Kaldestad E, Hansen T, Brath H K
Eur J Clin Pharmacol. 1975 Dec 19;9(2-3):199-207. doi: 10.1007/BF00614018.
A clinical-pharmacological study was performed to determine the effect of acetylsalicylic acid upon the serum concentration of indomethacin. 14 rheumatic patients were given indomethacin orally (25 mg X 4 for 4 days) and concurrently acetylsalicylic acid 3.7 g orally (0.9 g X 3 and 1.0 g X 1 daily), and 21 rheumatic patients were given indomethacin rectally in the morning (100 mg X 1) and concurrently acetylsalicylic acid 3.7 g orally (0.9 g X 3 and 1.0 g X 1 daily). On comparison with treatment with oral or rectal indomethacin alone, it was found that peak serum concentrations of indomethacin were significantly reduced (1% level), the times of the peaks were not shifted, and the areas beneath the serum concentration curves of indomethacin were smaller, but significantly so only if compared with rectal administration. In 12 rheumatic patients given indomethacin by rectum in the evening (100 mg X 1) and concurrently acetylsalicylic acid 3.7 g (0.9 g X 3 and 1.0 g X 1 daily), the serum level of indomethacin on the following morning (after 11 h) did not differ from that found after rectal treatment. A statistically but not biologically significant difference was observed between the mean serum half-lives of indomethacin given orally and rectally. For unknown reasons, concurrent doses of acetylsalicylic acid and indomethacin made the mean serum half-life of indomethacin longer than after its oral administration, but shorter than when the same dose of indomethacin was given rectally. There was no difference between serum levels of salicylate after oral administration of acetylsalicylic acid alone or after a concurrent oral or rectal dose of indomethacin. The results have been related to those reported previously, with respect to the interaction between indomethacin and acetylsalicylic acid, the serum levels of indomethacin after oral and rectal dosing, and the serum half-life of indomethacin based upon a one- or two-compartment model. The clinical relevance of the study is discussed.

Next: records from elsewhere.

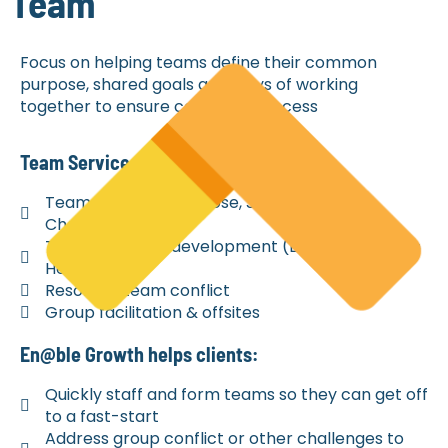
Team
Focus on helping teams define their common
purpose, shared goals and ways of working
together to ensure collective success
Team Services Include
Team start-up (Purpose, Shared Goals,
Charter)
Team building / development (Enhancing Team
Health)
Resolving team conflict
Group facilitation & offsites
En@ble Growth helps clients:
Quickly staff and form teams so they can get off
to a fast-start
Address group conflict or other challenges to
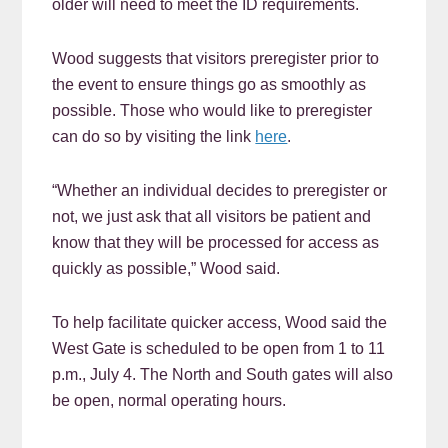
older will need to meet the ID requirements.
Wood suggests that visitors preregister prior to
the event to ensure things go as smoothly as
possible. Those who would like to preregister
can do so by visiting the link
here
.
“Whether an individual decides to preregister or
not, we just ask that all visitors be patient and
know that they will be processed for access as
quickly as possible,” Wood said.
To help facilitate quicker access, Wood said the
West Gate is scheduled to be open from 1 to 11
p.m., July 4. The North and South gates will also
be open, normal operating hours.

进行了一项临床药理学研究,以确定乙酰水杨酸对吲哚美辛血清浓度的影响。14名风湿性疾病患者口服吲哚美辛(25毫克×4,共4天),同时口服乙酰水杨酸3.7克(0.9克×3,1.0克×1,每日一次);21名风湿性疾病患者于早晨直肠给予吲哚美辛(100毫克×1),同时口服乙酰水杨酸3.7克(0.9克×3,1.0克×1,每日一次)。与单独口服或直肠给予吲哚美辛的治疗相比,发现吲哚美辛的血清峰值浓度显著降低(1%水平),峰值时间未发生偏移,吲哚美辛血清浓度曲线下面积较小,但仅与直肠给药相比时差异有统计学意义。12名风湿性疾病患者于晚上直肠给予吲哚美辛(100毫克×1),同时给予乙酰水杨酸3.7克(0.9克×3,1.0克×1,每日一次),次日早晨(11小时后)吲哚美辛的血清水平与直肠给药后无差异。口服和直肠给予吲哚美辛后的平均血清半衰期之间存在统计学上但无生物学意义的差异。由于未知原因,同时给予乙酰水杨酸和吲哚美辛使吲哚美辛的平均血清半衰期比口服给药后更长,但比直肠给予相同剂量的吲哚美辛时更短。单独口服乙酰水杨酸后或同时口服或直肠给予吲哚美辛后,水杨酸盐的血清水平无差异。已将这些结果与先前报道的关于吲哚美辛与乙酰水杨酸之间的相互作用、口服和直肠给药后吲哚美辛的血清水平以及基于一室或二室模型的吲哚美辛血清半衰期的结果进行了关联。讨论了该研究的临床相关性。